‘Putting a human face to history’
Discussing an upcoming commemoration of Yom Hashoa, Holocaust Remembrance Day, a member of the NJJN staff mentioned that the keynote speaker was a child survivor. “I guess they are all child survivors now,” she added, ruefully.
Indeed, 70 years after the liberation of Auschwitz, eyewitnesses to the persecution and near annihilation of European Jewry were, if not children, young people at the time. On Monday, at a ceremony held in Whippany by the Holocaust Council of Greater MetroWest, the survivors who lit memorial candles rose with effort and made their way slowly to the lectern. Each year — each month — there are fewer survivors and liberators still here to tell their stories, and the task has fallen to their children and grandchildren.

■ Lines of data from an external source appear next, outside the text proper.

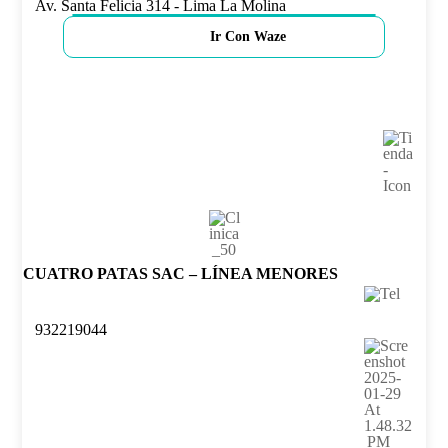
Av. Santa Felicia 314 - Lima La Molina
Ir Con Waze
CUATRO PATAS SAC – LÍNEA MENORES
932219044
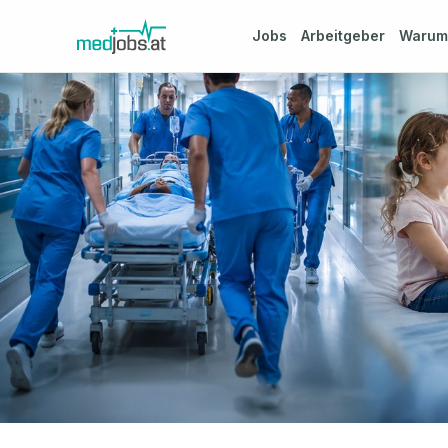
Jobs
Arbeitgeber
Waru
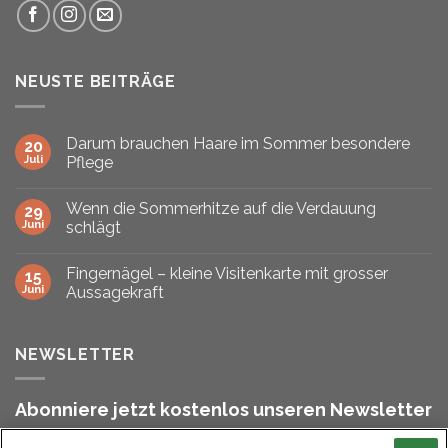
NEUSTE BEITRÄGE
Darum brauchen Haare im Sommer besondere
20
Juli
Pflege
Wenn die Sommerhitze auf die Verdauung
29
Juni
schlägt
Fingernägel – kleine Visitenkarte mit grosser
15
Juni
Aussagekraft
NEWSLETTER
Abonniere jetzt kostenlos unseren Newsletter
und bleibe stets informiert!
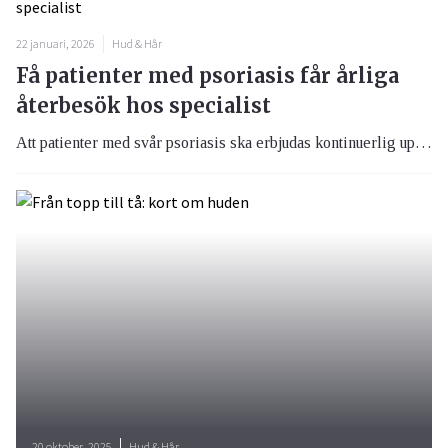
22 januari, 2026
Hud & Hår
Få patienter med psoriasis får årliga
återbesök hos specialist
Att patienter med svår psoriasis ska erbjudas kontinuerlig uppföljning är en stark rekommendation men enligt en rapport från Socialstyrelsen erbjuds endast ett fåtal av dessa patienter årliga återbesök hos specialistläkare.
20 oktober, 2025
Hud & Hår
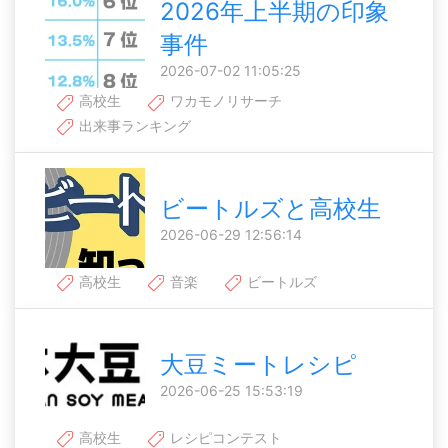
2026年上半期の印象
事件
2026-07-02 11:05:25
高校生
ワカモノリサーチ
出来事ランキング
ビートルズと高校生
2026-06-29 12:56:14
高校生
音楽
ビートルズ
大豆ミートレシピ
2026-06-25 15:53:19
高校生
レシピコンテスト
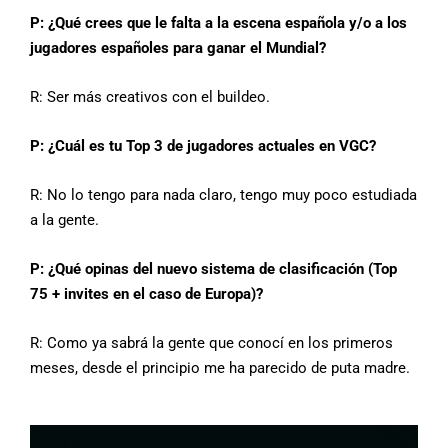
P: ¿Qué crees que le falta a la escena española y/o a los
jugadores españoles para ganar el Mundial?
R:
Ser más creativos con el buildeo.
P: ¿Cuál es tu Top 3 de jugadores actuales en VGC?
R:
No lo tengo para nada claro, tengo muy poco estudiada
a la gente.
P: ¿Qué opinas del nuevo sistema de clasificación (Top
75 + invites en el caso de Europa)?
R:
Como ya sabrá la gente que conocí en los primeros
meses, desde el principio me ha parecido de puta madre.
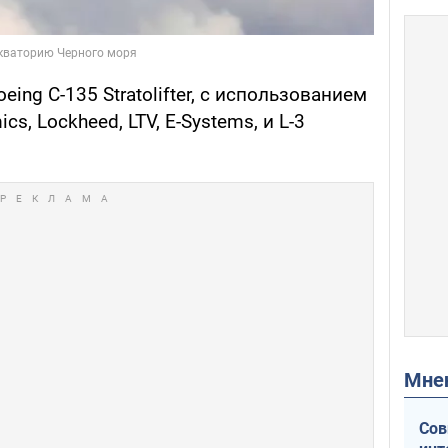
eing C-135 Stratolifter, с использованием
s, Lockheed, LTV, E-Systems, и L-3
Мн
Сов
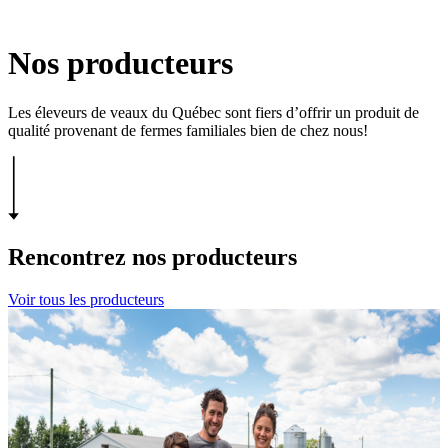
Nos producteurs
Les éleveurs de veaux du Québec sont fiers d’offrir un produit de
qualité provenant de fermes familiales bien de chez nous!
Rencontrez nos producteurs
Voir tous les producteurs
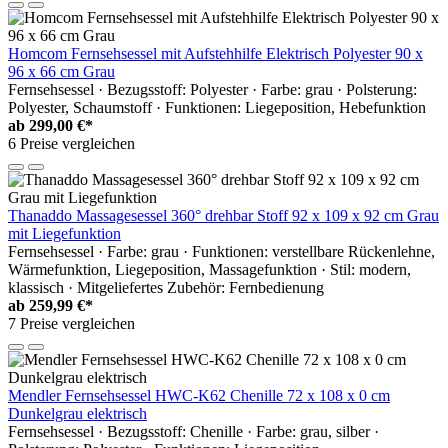
Homcom Fernsehsessel mit Aufstehhilfe Elektrisch Polyester 90 x
96 x 66 cm Grau
Fernsehsessel · Bezugsstoff: Polyester · Farbe: grau · Polsterung:
Polyester, Schaumstoff · Funktionen: Liegeposition, Hebefunktion
ab
299,00 €*
6 Preise vergleichen
Thanaddo Massagesessel 360° drehbar Stoff 92 x 109 x 92 cm Grau
mit Liegefunktion
Fernsehsessel · Farbe: grau · Funktionen: verstellbare Rückenlehne,
Wärmefunktion, Liegeposition, Massagefunktion · Stil: modern,
klassisch · Mitgeliefertes Zubehör: Fernbedienung
ab
259,99 €*
7 Preise vergleichen
Mendler Fernsehsessel HWC-K62 Chenille 72 x 108 x 0 cm
Dunkelgrau elektrisch
Fernsehsessel · Bezugsstoff: Chenille · Farbe: grau, silber ·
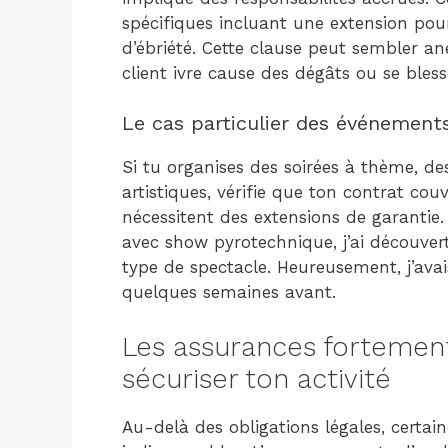
spécifiques incluant une extension pour
d’ébriété. Cette clause peut sembler an
client ivre cause des dégâts ou se bles
Le cas particulier des événement
Si tu organises des soirées à thème, 
artistiques, vérifie que ton contrat cou
nécessitent des extensions de garantie.
avec show pyrotechnique, j’ai découver
type de spectacle. Heureusement, j’ava
quelques semaines avant.
Les assurances forteme
sécuriser ton activité
Au-delà des obligations légales, certai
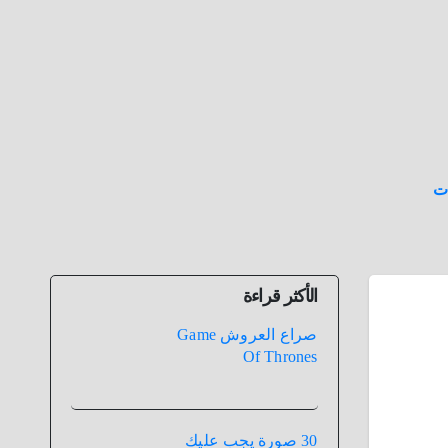
ت
الأكثر قراءة
صراع العروش Game
Of Thrones
30 صورة يجب عليك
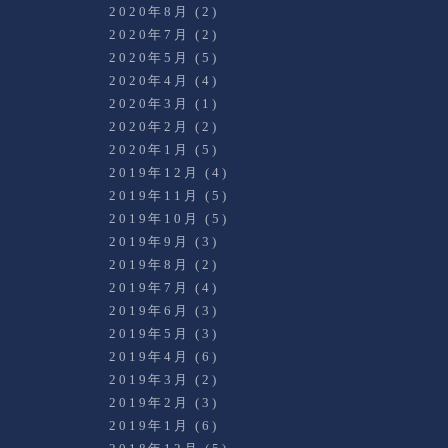
2020年8月
(2)
2020年7月
(2)
2020年5月
(5)
2020年4月
(4)
2020年3月
(1)
2020年2月
(2)
2020年1月
(5)
2019年12月
(4)
2019年11月
(5)
2019年10月
(5)
2019年9月
(3)
2019年8月
(2)
2019年7月
(4)
2019年6月
(3)
2019年5月
(3)
2019年4月
(6)
2019年3月
(2)
2019年2月
(3)
2019年1月
(6)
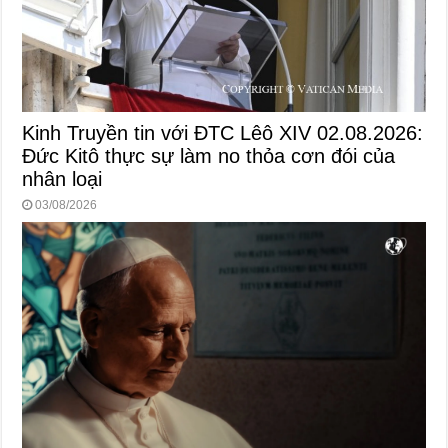
Kinh Truyền tin với ĐTC Lêô XIV 02.08.2026:
Đức Kitô thực sự làm no thỏa cơn đói của
nhân loại
03/08/2026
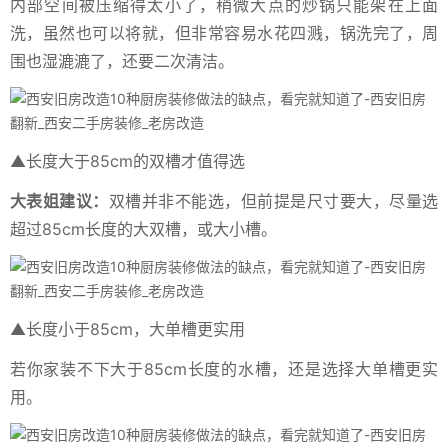
内部空间被压缩得太小了，稍微大点的炒锅只能架在上面
洗，虽然也可以将就，但非常容易水花四溅，锅洗完了，周
围也湿漉漉了，还要二次清洁。
▲长度大于85cm的双槽才值得选
大表姐建议：
双槽并非不能选，但前提是尺寸要大，尽量选
超过85cm长度的大双槽，或大小槽。
▲长度小于85cm，大单槽更实用
若你家装不下大于85cm长度的水槽，还是选择大单槽更实
用。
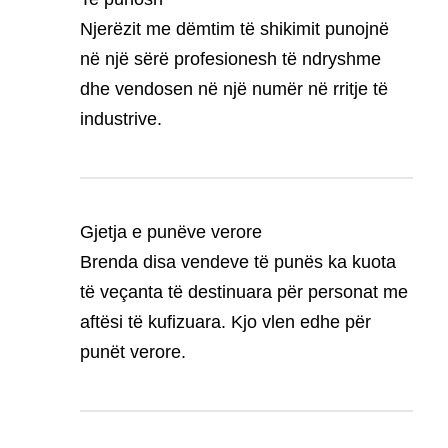
Njerëzit me dëmtim të shikimit punojnë
në një sërë profesionesh të ndryshme
dhe vendosen në një numër në rritje të
industrive.
Gjetja e punëve verore
Brenda disa vendeve të punës ka kuota
të veçanta të destinuara për personat me
aftësi të kufizuara. Kjo vlen edhe për
punët verore.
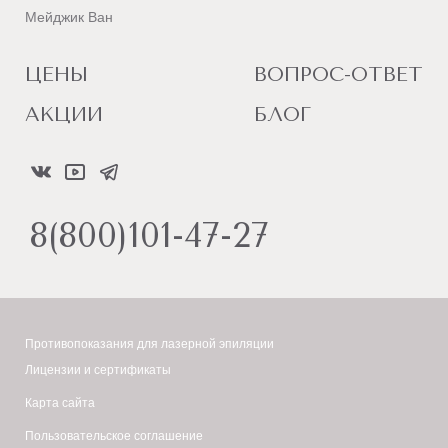
Мейджик Ван
ЦЕНЫ
ВОПРОС-ОТВЕТ
АКЦИИ
БЛОГ
8(800)101-47-27
Противопоказания для лазерной эпиляции
Лицензии и сертификаты
Карта сайта
Пользовательское соглашение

With the last cohort of survivors in their final years, Holocaust education and commemoration, which once relied heavily on eyewitness testimony, is in a period of transition. The Holocaust Council still arranges for survivors to speak at schools, but the number of able-bodied speakers is inevitably shrinking. New Jersey — one of five states with a mandate to teach about the Holocaust in public schools — remains committed to bringing survivors, liberators, or rescuers to classrooms. A large part of that goal, says Paul Winkler, executive director of the New Jersey Commission on Holocaust Education, is to help youngsters refute Holocaust deniers years after there are no longer eyewitnesses.
Across the country, more than 80 groups offer resources and training for Holocaust educators, according to the U.S. Holocaust Memorial Museum. More and more, these centers are relying on recorded testimonies. “It’s putting a human face to history,” said the director of education at USC’s Shoah Foundation, which has collected more than 52,000 testimonies of Holocaust survivors.
But such testimonies cannot be shown in a vacuum; Holocaust education will depend on trained professionals and volunteers who can put them in the context of history, anti-Semitism, and the persistent threats from intolerance and totalitarianism.
As we enter this new phase in Holocaust awareness, we need to cherish the survivors and eyewitnesses still in our midst and help our institutions prepare for a time when the transmission of memory falls to a new generation.